🌊Underflow Vulnerability in Uniswap V3 Position Fee Growth Calculations

Overview of the Vulnerability

In Uniswap V3, liquidity providers earn fees as trading occurs within the price range they provide liquidity for. These fees are tracked using fee growth variables, such as feeGrowthInside0X128 and feeGrowthInside1X128. However, due to the way fee growth is calculated, underflow can occur when subtracting values during fee calculations, particularly when using Solidity 0.8+, which automatically prevents underflows. This protection, while valuable for preventing security issues, can inadvertently cause critical operations to revert if the underflow is not explicitly handled.

This type of vulnerability becomes problematic in operations that rely on fee growth calculations, such as liquidations, where an underflow can cause the entire operation to fail. In this tutorial, we’ll explore the concept of underflow in fee growth calculations, its impact, and how to mitigate this issue in protocols interacting with Uniswap V3.


How the Vulnerability Occurs

  1. Fee Growth Calculation: In Uniswap V3, liquidity providers earn fees over time as trades occur within their liquidity range. The fees are tracked using variables such as feeGrowthInside0X128 and feeGrowthInside1X128. These variables represent the cumulative growth of fees inside a specific tick range.

  2. Subtraction and Underflow: When calculating fee growth, the protocol subtracts values associated with lower and upper ticks from global fee growth.
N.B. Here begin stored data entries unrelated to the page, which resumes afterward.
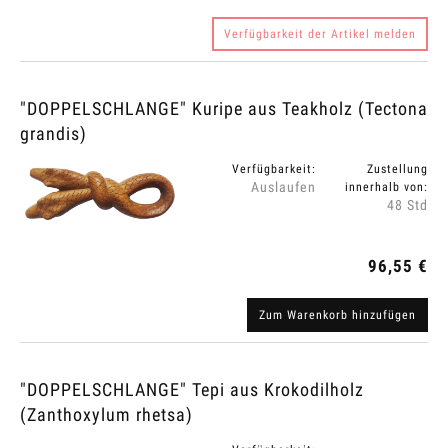
Verfügbarkeit der Artikel melden
"DOPPELSCHLANGE" Kuripe aus Teakholz (Tectona
grandis)
Verfügbarkeit:
Zustellung
Auslaufen
innerhalb von:
48 Std
96,55 €
Zum Warenkorb hinzufügen
"DOPPELSCHLANGE" Tepi aus Krokodilholz
(Zanthoxylum rhetsa)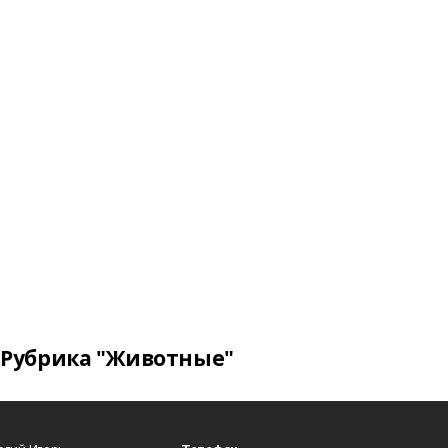
Рубрика "Животные"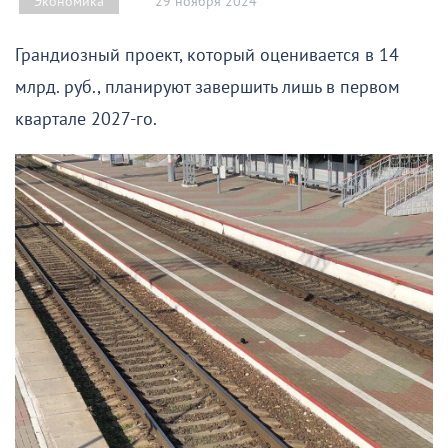
29 ноября 2024
Экономика
Грандиозный проект, который оценивается в 14
млрд. руб., планируют завершить лишь в первом
квартале 2027-го.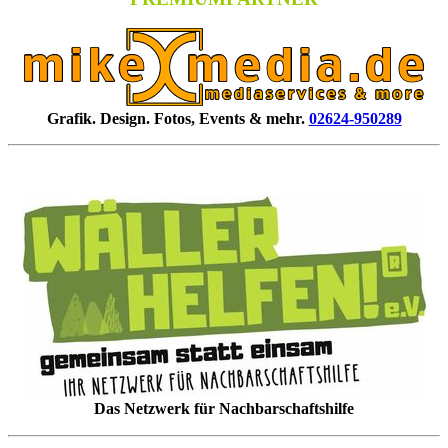
Grafik. Design. Fotos, Events & mehr.
02624-950289
Das Netzwerk für Nachbarschaftshilfe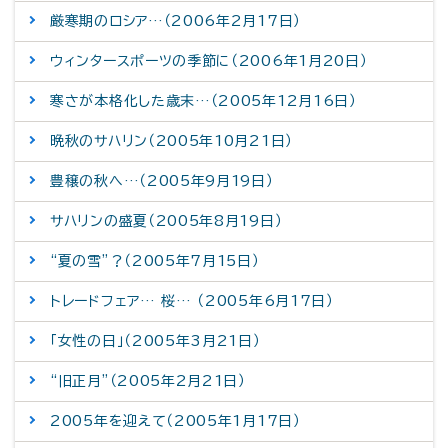
厳寒期のロシア…（2006年2月17日）
ウィンタースポーツの季節に（2006年1月20日）
寒さが本格化した歳末…（2005年12月16日）
晩秋のサハリン（2005年10月21日）
豊穣の秋へ…（2005年9月19日）
サハリンの盛夏（2005年8月19日）
“夏の雪”？（2005年7月15日）
トレードフェア… 桜… （2005年6月17日）
「女性の日」（2005年3月21日）
“旧正月”（2005年2月21日）
2005年を迎えて（2005年1月17日）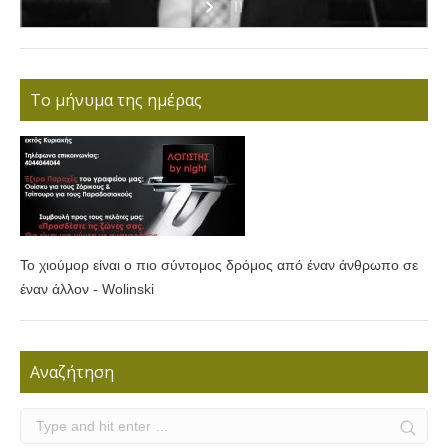
Το μήνυμα της ημέρας
Το χιούμορ είναι ο πιο σύντομος δρόμος από έναν άνθρωπο σε
έναν άλλον - Wolinski
Αναζήτηση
If the result of this subtraction is negative, underflow occurs. In older versions of Solidity, this would result in a wrap-around, but in Solidity 0.8+ underflow is prevented, and the operation will revert.

  3. Impact of Underflow: In protocols that rely on Uniswap V3’s fee growth calculations for critical operations—such as liquidations, collateral calculations, or closing positions—this underflow can cause the entire transaction to revert unexpectedly. This becomes particularly problematic when there is low liquidity or when using fee tiers with smaller fees, as the fee growth values are smaller and more susceptible to underflow.


Key Concepts and Vulnerability Pattern

  1. Fee Growth Variables: Fee growth variables in Uniswap V3 track the accumulation of fees inside specific tick ranges. These include:

    • feeGrowthInside0X128: Tracks the fee growth for token0.

    • feeGrowthInside1X128: Tracks the fee growth for token1.

    These values are updated as trades occur within the pool, and they are critical for calculating a liquidity provider's share of fees when they withdraw or adjust their position.

  2. Underflow Scenario: When calculating fee growth, the protocol subtracts the values of lowerFeeGrowthOutside and upperFeeGrowthOutside from the global fee growth values. If the lower tick’s fee growth is higher than the upper tick’s, or if the pool is in a specific state, this subtraction can result in a negative value, causing an underflow and triggering a revert in Solidity 0.8+.

  3. Reverting Operations: Since Solidity 0.8+ includes built-in protections against underflow and overflow, any operation that results in a negative value will cause the transaction to revert. This is especially problematic for operations that are time-sensitive or critical, such as liquidations or fee withdrawals.


Impact of the Vulnerability

  • Failed Liquidations: If the protocol relies on fee growth calculations to determine whether a position can be liquidated, underflow in these calculations can cause the liquidation process to revert. This may prevent liquidators from closing risky positions, leading to higher risk exposure for the protocol.

  • Blocked Withdrawals: If a liquidity provider tries to withdraw their fees and an underflow occurs during the fee growth calculation, the withdrawal transaction will fail, leaving the liquidity provider unable to claim their earned fees.

  • Protocol Instability: Reverting transactions due to underflows can cause operational disruptions in the protocol, leading to inefficiencies and user dissatisfaction. It may also introduce vulnerabilities if attackers can intentionally trigger reverts in critical functions like liquidations or position adjustments.


Mitigation Strategies for Underflow Vulnerabilities

1. Use Unchecked Blocks for Subtraction

One of the primary ways to mitigate this issue is to use unchecked blocks when performing subtraction in fee growth calculations. This allows the subtraction to occur without triggering an underflow check, thus preventing the transaction from reverting.

  • How It Works: Use the unchecked keyword in Solidity 0.8+ to bypass the built-in underflow protection for specific operations where the underflow is expected or can be handled in other ways.

Conclusion

Underflow vulnerabilities in Uniswap V3’s fee growth calculations can cause critical operations to revert, leading to failed liquidations, blocked fee withdrawals, and protocol instability. Since Solidity 0.8+ automatically prevents underflows, protocols that rely on Uniswap V3’s fee growth variables must take extra care to handle these calculations properly.

By using unchecked blocks for specific operations, implementing fallback logic for underflow conditions, and thoroughly testing for edge cases, developers can mitigate the risk of underflow and ensure that their protocol operates smoothly and securely. Understanding these nuances is critical for building efficient, robust decentralized applications that interact with Uniswap V3.